Print the data exactly as it is given, please.

**DATA SUPPLIED**
━━━━━━
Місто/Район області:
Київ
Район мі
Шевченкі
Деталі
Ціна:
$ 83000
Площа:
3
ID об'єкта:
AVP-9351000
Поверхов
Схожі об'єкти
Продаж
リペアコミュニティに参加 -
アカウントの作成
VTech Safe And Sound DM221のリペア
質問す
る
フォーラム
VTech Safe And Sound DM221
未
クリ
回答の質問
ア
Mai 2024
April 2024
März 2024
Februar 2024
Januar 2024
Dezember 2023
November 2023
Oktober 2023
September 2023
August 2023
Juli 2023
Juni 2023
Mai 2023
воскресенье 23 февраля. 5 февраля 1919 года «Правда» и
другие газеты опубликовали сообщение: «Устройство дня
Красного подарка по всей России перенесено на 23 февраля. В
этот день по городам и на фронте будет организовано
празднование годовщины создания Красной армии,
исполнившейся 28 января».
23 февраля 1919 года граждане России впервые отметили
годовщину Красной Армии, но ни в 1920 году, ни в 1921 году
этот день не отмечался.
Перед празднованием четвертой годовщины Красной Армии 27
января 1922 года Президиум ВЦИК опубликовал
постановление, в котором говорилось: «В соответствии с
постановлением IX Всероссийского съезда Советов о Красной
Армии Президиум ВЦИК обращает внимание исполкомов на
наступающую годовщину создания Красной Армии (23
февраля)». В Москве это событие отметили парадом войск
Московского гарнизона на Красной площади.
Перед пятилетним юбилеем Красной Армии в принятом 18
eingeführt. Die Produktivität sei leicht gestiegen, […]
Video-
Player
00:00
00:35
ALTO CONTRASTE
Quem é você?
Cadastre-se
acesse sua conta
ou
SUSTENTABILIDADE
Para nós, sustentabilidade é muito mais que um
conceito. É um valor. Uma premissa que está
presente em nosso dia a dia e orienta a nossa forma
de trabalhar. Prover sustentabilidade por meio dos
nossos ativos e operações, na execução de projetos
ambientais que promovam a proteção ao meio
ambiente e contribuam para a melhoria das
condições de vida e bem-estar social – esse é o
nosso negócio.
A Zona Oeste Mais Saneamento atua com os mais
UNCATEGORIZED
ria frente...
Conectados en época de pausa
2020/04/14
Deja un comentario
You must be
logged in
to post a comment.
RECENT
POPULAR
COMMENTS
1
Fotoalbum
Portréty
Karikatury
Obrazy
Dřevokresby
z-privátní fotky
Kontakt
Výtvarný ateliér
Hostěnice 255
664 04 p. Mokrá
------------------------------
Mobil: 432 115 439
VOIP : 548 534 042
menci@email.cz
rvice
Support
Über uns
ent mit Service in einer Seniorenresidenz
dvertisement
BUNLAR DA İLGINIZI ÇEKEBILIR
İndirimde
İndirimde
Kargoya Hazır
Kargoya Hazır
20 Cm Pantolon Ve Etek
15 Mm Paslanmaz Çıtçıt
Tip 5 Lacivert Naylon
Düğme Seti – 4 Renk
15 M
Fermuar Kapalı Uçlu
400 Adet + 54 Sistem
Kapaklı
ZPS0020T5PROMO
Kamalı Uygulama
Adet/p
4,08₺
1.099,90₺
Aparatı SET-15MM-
━━━━━━
**RESULT**
Місто/Район області:
Київ
Район мі
Шевченкі
Деталі
Ціна:
$ 83000
Площа:
3
ID об'єкта:
AVP-9351000
Поверхов
Схожі об'єкти
Продаж
リペアコミュニティに参加 -
アカウントの作成
VTech Safe And Sound DM221のリペア
質問す
る
フォーラム
VTech Safe And Sound DM221
未
クリ
回答の質問
ア
Mai 2024
April 2024
März 2024
Februar 2024
Januar 2024
Dezember 2023
November 2023
Oktober 2023
September 2023
August 2023
Juli 2023
Juni 2023
Mai 2023
воскресенье 23 февраля. 5 февраля 1919 года «Правда» и
другие газеты опубликовали сообщение: «Устройство дня
Красного подарка по всей России перенесено на 23 февраля. В
этот день по городам и на фронте будет организовано
празднование годовщины создания Красной армии,
исполнившейся 28 января».
23 февраля 1919 года граждане России впервые отметили
годовщину Красной Армии, но ни в 1920 году, ни в 1921 году
этот день не отмечался.
Перед празднованием четвертой годовщины Красной Армии 27
января 1922 года Президиум ВЦИК опубликовал
постановление, в котором говорилось: «В соответствии с
постановлением IX Всероссийского съезда Советов о Красной
Армии Президиум ВЦИК обращает внимание исполкомов на
наступающую годовщину создания Красной Армии (23
февраля)». В Москве это событие отметили парадом войск
Московского гарнизона на Красной площади.
Перед пятилетним юбилеем Красной Армии в принятом 18
eingeführt. Die Produktivität sei leicht gestiegen, […]
Video-
Player
00:00
00:35
ALTO CONTRASTE
Quem é você?
Cadastre-se
acesse sua conta
ou
SUSTENTABILIDADE
Para nós, sustentabilidade é muito mais que um
conceito. É um valor. Uma premissa que está
presente em nosso dia a dia e orienta a nossa forma
de trabalhar. Prover sustentabilidade por meio dos
nossos ativos e operações, na execução de projetos
ambientais que promovam a proteção ao meio
ambiente e contribuam para a melhoria das
condições de vida e bem-estar social – esse é o
nosso negócio.
A Zona Oeste Mais Saneamento atua com os mais
UNCATEGORIZED
ria frente...
Conectados en época de pausa
2020/04/14
Deja un comentario
You must be
logged in
to post a comment.
RECENT
POPULAR
COMMENTS
1
Fotoalbum
Portréty
Karikatury
Obrazy
Dřevokresby
z-privátní fotky
Kontakt
Výtvarný ateliér
Hostěnice 255
664 04 p. Mokrá
------------------------------
Mobil: 432 115 439
VOIP : 548 534 042
menci@email.cz
rvice
Support
Über uns
ent mit Service in einer Seniorenresidenz
dvertisement
BUNLAR DA İLGINIZI ÇEKEBILIR
İndirimde
İndirimde
Kargoya Hazır
Kargoya Hazır
20 Cm Pantolon Ve Etek
15 Mm Paslanmaz Çıtçıt
Tip 5 Lacivert Naylon
Düğme Seti – 4 Renk
15 M
Fermuar Kapalı Uçlu
400 Adet + 54 Sistem
Kapaklı
ZPS0020T5PROMO
Kamalı Uygulama
Adet/p
4,08₺
1.099,90₺
Aparatı SET-15MM-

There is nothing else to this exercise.